Sedangkan, faktor-faktor eksternal yang bisa mengakibatkan kebangkrutan adalah sebagai berikut:

a) Perubahan dalam keinginan pelanggan yang tidak diantisipasi oleh perusahaan yang mengakibatkan pelanggan lari atau berpindah sehingga terjadi penurunan dalam pendapatan. Untuk menjaga hal tersebut perusahaan harus selalu mengantisipasi kebutuhan pelanggan dengan menciptakan produk yang sesuai dengan kebutuhan pelanggan.

b) Kesulitan bahan baku karena supplier tidak dapat memasok lagi kebutuhan bahan baku yang digunakan untuk produksi. Untuk mengantisipasi hal tersebut, perusahaan harus selalu menjalin hubungan baik dengan supplier dan tidak menggantungkan kebutuhan bahan baku pada satu supplier sehingga risiko kekurangan bahan baku dapat diatasi.

c) Faktor debitor juga harus diantisipasi untuk menjaga agar debitor tidak melakukan kecurangan. Terlalu banyak piutang yang diberikan kepada debitor dengan jangka waktu pengembalian yang lama akan mengakibatkan banyak aktiva menganggur yang tidak memberikan penghasilan sehingga mengakibatkan kerugian yang besar bagi perusahaan. Untuk mengantisipasi hal tersebut, perusahaan harus selalu memonitor piutang yang dimiliki dan keadaan debitor agar dapat melakukan perlindungan dini terhadap aktiva perusahaan.

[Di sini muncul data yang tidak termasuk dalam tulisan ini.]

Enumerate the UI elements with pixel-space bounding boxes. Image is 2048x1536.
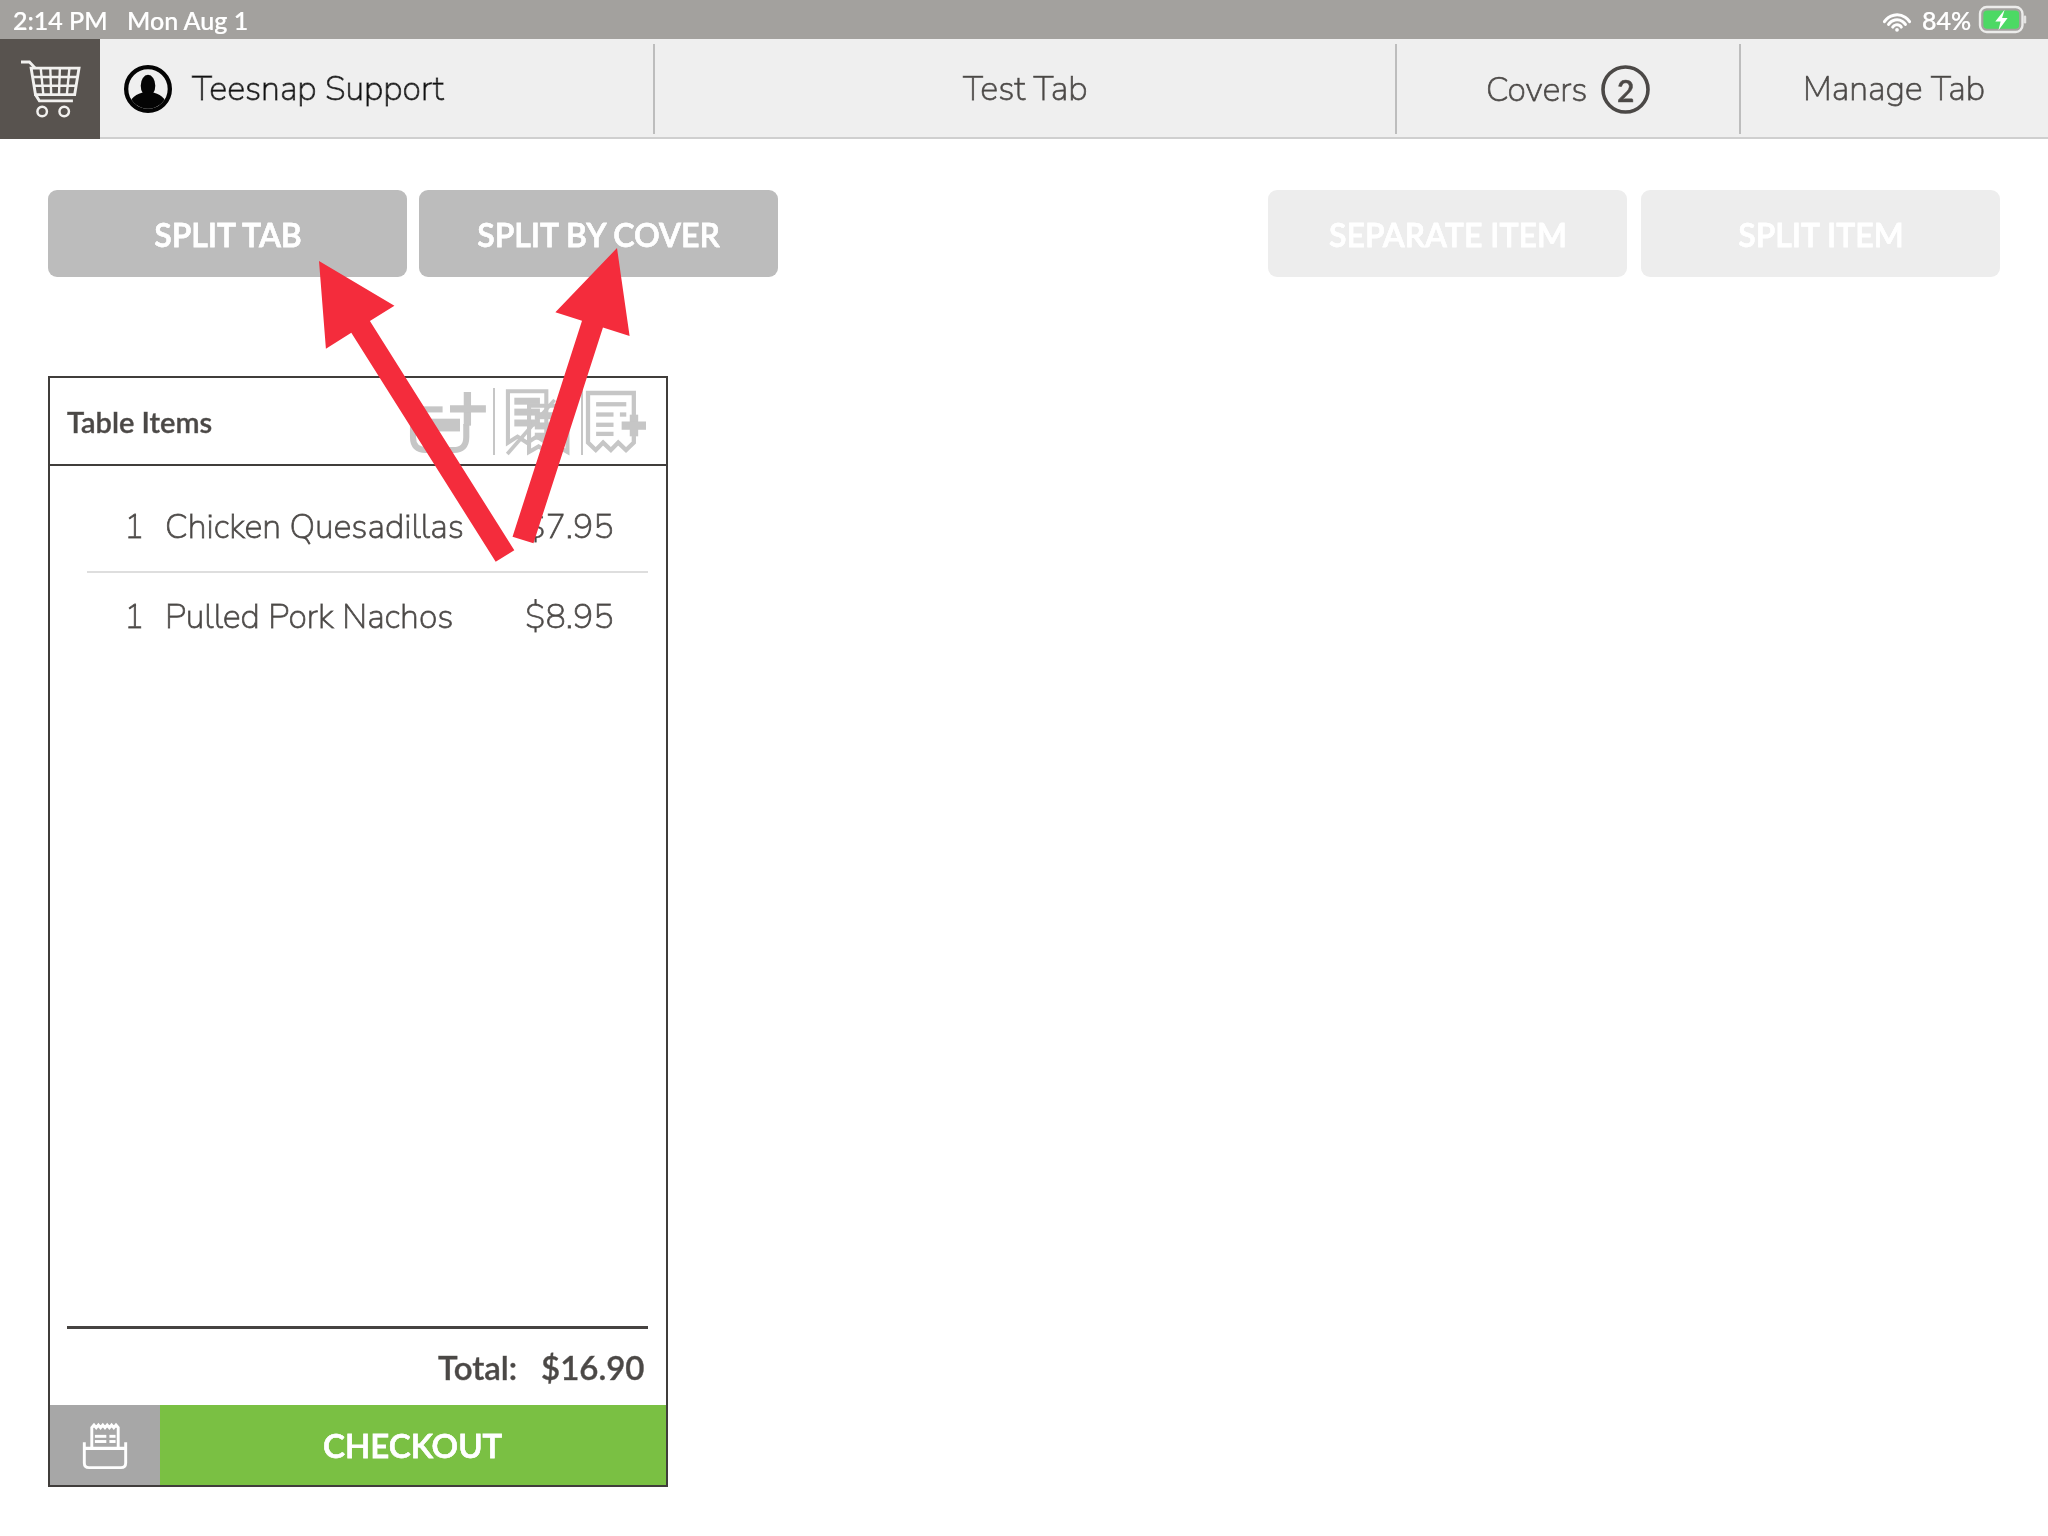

d) Hubungan yang tidak harmonis dengan kreditor juga bisa berakibat fatal terhadap kelangsungan hidup perusahaan. Apalagi dalam Undang-Undang No. 4 Tahun 1998 yang dirubah dengan Undang-Undang No. 37 Tahun 2004, kreditor bisa mempailitkan perusahaan. Untuk mengantisipasi hal tersebut, perusahaan harus bisa mengelola hutangnya dengan baik dan juga membina hubungan baik dengan kreditor.

e) Persaingan bisnis yang semakin ketat menuntut perusahaan agar selalu memperbaiki diri sehingga bisa bersaing dengan perusahaan lain dalam memenuhi kebutuhan pelanggan. Semakin ketatnya persaingan menuntut perusahaan agar selalu memperbaiki produk yang dihasilkan, memberikan nilai tambah yang lebih baik lagi kepada pelanggan.

f) Kondisi perekonomian secara global juga harus selalu diantisipasi oleh perusahaan. Kasus perkembangan pesat ekonomi Cina yang mengakibatkan tersedotnya kebutuhan bahan baku ke Cina dan kemampuan Cina memproduksi barang dengan harga yang murah adalah contoh kasus perekonomian global yang

harus diantisipasi oleh perusahaan. Tingginya kebutuhan baja di Cina yang mengakibatkan harga baja naik tajam, mengakibatkan banyak industri pengecoran logam di daerah Klaten bangkrut karena biaya yang mengalami kenaikan sehingga produknya menjadi tidak kompetitif.